I mentioned in my previous post that we had excessive debt because we built our finances on two incomes and then she quit her job. That eventually led to a bankruptcy earlier this year which was just finalized a few weeks ago. My wife has not been working for 2 years now and has no interest in doing so. She wants to craft for a living, which I supported her in in the beginning - she works hard at it - but it's been 6 months and it's been a significant net loss every month. There still is no sexual or romantic involvement. I'm 32 and want to have children, but certainly not in this relationship the way it stands now.

At this point, I'm not sure there's anything left to salvage here. I believe in marriage, and feel like I should try to salvage things one more time... but then I feel like a sucker for sticking it out this long too. The other conundrum is that we've been married just over 3 years and I'm a little afraid that if I do file for divorce I'm going to get hammered on alimony since she has not been working for the last 2.

So, I'm looking for advice and opinions. Should I give it one more shot, or should I start making preparations for divorce?


----------



## Strattec (Apr 27, 2013)

I think you did enough for her during her back problems. If she doesn't give you sex and with no kids, it's probably better for you to divorce while you're still young. It gives you a chance to start new.

At 3 years, alimony shouldn't be that much if anything. You have no child support to pay for so you're lucky. Maybe 1.5 years you'll have to pay. If you're married more than 7 years, you could pay alimony forever. If you're looking to leave, now is the best time to do it, unless you see yourself happy with her in the future.


----------



## PBear (Nov 16, 2010)

Has she been doing the counselling? And why did you back down on the job thing? She's costing you (as a family) money, rather than bringing in anything, and this is after you've already been through a bankruptcy.

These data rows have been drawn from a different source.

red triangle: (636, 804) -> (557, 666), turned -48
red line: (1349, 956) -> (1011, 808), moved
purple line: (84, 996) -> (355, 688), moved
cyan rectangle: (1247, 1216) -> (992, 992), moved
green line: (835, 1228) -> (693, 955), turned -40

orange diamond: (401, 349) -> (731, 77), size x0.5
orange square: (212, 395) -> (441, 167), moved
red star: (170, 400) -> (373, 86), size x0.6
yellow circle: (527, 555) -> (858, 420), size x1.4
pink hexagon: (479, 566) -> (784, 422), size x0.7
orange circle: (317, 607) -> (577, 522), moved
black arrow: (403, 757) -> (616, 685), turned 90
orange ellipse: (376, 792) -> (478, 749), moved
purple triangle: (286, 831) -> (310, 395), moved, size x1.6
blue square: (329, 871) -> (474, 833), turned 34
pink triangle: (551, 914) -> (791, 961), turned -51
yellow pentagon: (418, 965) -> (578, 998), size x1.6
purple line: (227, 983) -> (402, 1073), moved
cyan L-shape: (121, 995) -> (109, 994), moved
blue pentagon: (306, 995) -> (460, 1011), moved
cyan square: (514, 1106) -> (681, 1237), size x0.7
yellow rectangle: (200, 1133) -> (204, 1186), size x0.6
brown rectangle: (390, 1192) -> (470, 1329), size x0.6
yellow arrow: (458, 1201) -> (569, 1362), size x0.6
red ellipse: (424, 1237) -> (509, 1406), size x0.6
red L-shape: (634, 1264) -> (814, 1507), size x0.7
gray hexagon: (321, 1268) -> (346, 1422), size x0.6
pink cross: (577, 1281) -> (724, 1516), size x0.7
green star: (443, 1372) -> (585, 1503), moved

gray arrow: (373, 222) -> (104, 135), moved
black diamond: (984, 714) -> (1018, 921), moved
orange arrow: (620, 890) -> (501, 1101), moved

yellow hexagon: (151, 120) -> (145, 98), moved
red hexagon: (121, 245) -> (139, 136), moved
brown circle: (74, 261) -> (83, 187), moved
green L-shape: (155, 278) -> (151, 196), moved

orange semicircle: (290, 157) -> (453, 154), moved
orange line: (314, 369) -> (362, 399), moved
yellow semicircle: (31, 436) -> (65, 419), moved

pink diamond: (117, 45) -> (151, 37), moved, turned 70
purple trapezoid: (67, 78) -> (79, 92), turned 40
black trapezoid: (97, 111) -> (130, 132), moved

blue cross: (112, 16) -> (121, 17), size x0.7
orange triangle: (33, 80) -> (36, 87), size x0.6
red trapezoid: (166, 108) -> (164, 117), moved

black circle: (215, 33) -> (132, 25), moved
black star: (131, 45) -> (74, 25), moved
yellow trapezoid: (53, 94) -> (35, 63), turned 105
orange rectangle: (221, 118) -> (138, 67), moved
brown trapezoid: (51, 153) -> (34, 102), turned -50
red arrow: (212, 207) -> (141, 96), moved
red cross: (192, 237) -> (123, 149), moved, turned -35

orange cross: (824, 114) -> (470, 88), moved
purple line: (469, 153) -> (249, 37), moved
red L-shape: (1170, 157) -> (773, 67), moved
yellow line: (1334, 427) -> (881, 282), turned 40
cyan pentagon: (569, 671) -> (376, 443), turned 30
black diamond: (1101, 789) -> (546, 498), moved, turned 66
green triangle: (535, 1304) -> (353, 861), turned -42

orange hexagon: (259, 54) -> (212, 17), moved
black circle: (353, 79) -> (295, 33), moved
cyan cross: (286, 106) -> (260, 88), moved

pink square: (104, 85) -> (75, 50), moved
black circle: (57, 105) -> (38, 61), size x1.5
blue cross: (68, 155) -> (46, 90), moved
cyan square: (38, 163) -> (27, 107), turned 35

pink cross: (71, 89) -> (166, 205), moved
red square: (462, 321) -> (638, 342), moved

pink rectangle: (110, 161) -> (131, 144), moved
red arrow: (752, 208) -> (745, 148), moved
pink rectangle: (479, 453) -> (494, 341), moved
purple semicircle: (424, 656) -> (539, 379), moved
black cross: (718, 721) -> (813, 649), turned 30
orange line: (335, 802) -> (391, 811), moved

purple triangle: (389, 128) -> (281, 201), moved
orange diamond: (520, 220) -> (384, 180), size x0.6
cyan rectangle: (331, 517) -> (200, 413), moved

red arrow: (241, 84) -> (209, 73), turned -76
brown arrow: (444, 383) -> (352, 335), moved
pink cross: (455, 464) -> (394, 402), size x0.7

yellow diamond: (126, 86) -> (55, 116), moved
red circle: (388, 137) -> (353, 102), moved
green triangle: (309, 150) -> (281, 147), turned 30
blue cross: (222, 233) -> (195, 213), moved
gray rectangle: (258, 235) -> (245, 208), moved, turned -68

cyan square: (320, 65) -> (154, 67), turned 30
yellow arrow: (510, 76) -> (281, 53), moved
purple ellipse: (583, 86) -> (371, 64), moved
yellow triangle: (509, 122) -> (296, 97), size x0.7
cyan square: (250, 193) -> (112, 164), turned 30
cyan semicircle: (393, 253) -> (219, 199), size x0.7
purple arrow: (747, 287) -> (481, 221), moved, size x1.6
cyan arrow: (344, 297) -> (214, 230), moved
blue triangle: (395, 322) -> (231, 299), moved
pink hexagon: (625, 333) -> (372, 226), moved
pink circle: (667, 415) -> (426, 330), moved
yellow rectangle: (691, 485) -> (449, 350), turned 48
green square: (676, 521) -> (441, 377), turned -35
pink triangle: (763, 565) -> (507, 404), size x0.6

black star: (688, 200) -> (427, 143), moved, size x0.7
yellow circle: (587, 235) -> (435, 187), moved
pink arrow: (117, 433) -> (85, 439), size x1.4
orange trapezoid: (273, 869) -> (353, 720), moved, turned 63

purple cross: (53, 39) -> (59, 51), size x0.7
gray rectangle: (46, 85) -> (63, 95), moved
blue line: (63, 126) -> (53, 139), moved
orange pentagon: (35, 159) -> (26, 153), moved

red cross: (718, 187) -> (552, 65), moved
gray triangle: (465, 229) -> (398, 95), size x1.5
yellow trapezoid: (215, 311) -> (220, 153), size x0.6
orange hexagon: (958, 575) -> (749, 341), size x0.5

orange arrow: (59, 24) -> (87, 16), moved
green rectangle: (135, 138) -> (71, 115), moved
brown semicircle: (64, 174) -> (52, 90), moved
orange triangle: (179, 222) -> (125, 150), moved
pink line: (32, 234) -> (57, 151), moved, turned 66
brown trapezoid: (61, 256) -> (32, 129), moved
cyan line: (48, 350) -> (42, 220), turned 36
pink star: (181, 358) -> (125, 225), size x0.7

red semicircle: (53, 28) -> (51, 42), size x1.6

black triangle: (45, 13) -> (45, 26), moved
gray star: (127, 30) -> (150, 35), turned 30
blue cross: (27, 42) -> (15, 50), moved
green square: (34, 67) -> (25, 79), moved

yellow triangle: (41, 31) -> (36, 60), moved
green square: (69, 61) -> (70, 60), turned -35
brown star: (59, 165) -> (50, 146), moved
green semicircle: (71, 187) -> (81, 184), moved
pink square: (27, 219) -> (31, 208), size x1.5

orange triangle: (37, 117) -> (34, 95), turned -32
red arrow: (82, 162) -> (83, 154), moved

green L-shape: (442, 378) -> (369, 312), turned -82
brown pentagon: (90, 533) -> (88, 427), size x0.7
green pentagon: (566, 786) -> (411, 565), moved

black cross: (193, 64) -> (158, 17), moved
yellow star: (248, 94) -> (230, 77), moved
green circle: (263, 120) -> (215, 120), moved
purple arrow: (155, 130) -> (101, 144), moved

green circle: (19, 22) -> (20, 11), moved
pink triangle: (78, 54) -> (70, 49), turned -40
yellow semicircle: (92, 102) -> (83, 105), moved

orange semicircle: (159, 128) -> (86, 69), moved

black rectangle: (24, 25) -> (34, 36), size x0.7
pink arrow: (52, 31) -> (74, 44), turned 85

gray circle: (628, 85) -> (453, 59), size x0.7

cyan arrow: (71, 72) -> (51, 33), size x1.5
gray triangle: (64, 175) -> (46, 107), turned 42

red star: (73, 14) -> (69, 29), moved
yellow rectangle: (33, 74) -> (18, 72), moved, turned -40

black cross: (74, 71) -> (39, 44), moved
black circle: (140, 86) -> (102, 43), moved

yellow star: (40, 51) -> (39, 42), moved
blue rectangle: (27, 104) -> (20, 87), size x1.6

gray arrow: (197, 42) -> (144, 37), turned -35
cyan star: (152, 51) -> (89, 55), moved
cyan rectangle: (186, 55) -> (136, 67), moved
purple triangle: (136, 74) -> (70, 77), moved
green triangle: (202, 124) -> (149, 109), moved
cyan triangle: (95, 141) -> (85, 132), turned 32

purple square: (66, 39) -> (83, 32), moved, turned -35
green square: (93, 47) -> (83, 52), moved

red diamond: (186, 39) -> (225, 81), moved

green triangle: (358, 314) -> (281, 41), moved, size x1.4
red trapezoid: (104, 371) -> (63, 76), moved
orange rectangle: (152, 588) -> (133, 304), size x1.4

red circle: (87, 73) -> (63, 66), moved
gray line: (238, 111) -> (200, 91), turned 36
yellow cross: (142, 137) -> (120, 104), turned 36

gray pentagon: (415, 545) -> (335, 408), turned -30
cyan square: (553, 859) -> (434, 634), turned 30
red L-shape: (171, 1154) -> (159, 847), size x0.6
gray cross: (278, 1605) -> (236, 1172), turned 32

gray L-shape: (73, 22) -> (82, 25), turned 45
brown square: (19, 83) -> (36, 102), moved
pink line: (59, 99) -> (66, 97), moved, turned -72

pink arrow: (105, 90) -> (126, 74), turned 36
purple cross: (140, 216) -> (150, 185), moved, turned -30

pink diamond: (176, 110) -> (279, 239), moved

Really, I'm not sure what you're trying to salvage, either... And it doesn't seem like she's wanting to do anything more than what she's doing now. The alimony thing, as pointed out, will only get worse over time. And if you ever have kids, it will get even worse than that.

C


----------



## thatguy007 (Jul 25, 2011)

PBear-
No, she hasn't been doing the counseling. At the time, she really wasn't able to get much of anywhere except the doctor and back home, and that only with my help - I literally had to lift her out of bed every morning. I wasn't sure how productive it would be at that time. Since she's been recovered from her back injury (about 6 months) I have discussed it with her a few times, but money has been tight especially with the added expense of her crafting. She brings that up every time and then doesn't follow up.

On the job front - some friends of hers knew her knack for crafting and encouraged her to do it - "I know so-and-so who does it and makes $40,000 a year", things like that. I thought I'd give that some time to see if it really could be profitable. After about 4 months of losses, I told her I thought it was time she started doing that as a hobby and pursue something else as a career. I've followed up several times and she's had excuses each time. 

Part of the reason I'm asking for opinions today is I'm trying to decide whether to go through the deadlines and all or if I should just start the process to move on.


----------



## thatguy007 (Jul 25, 2011)

Strattec said:


> If you're looking to leave, now is the best time to do it, unless you see yourself happy with her in the future.


The frustrating thing is that there are circumstances in which we could be happy. We still get along reasonably well and have quite a lot of interests in common. She had a gay roommate before we got together and it's a bit like being her roommate - platonic buddies who happen to live together. If we could get the big stressors - money and sex - together, I think we could be very happy. I just haven't seen any sign that they're going to change in any way.

Thanks for both your responses.


----------



## nevergveup (Feb 18, 2013)

I hate to be blunt,but do you want to be like some of us
TAM members 20 yrs down the line.Many of us give,give
but never get what we need.We have a selfish spouse,
who is perfectly happy in a one sided marriage.

My advice is get out while your young and have no kids.
You really think she will change?
She assumes you won't ever leave.

The hardest part is admitting that we choose the wrong
person to be with.

The second is having the courage to leave them and
find someone who will truly love us and not always 
use us up.

Oh and don't kid yourself.If you never get intimacy
it will cause anger and resentment to where you
will start to hate her.I live it.


Good Luck


----------



## thatbpguy (Dec 24, 2012)

I think you did the right thing with respect to her back injury. You stuck with her and saw her through it all. Interesting she doesn't seem to have much gratitude. 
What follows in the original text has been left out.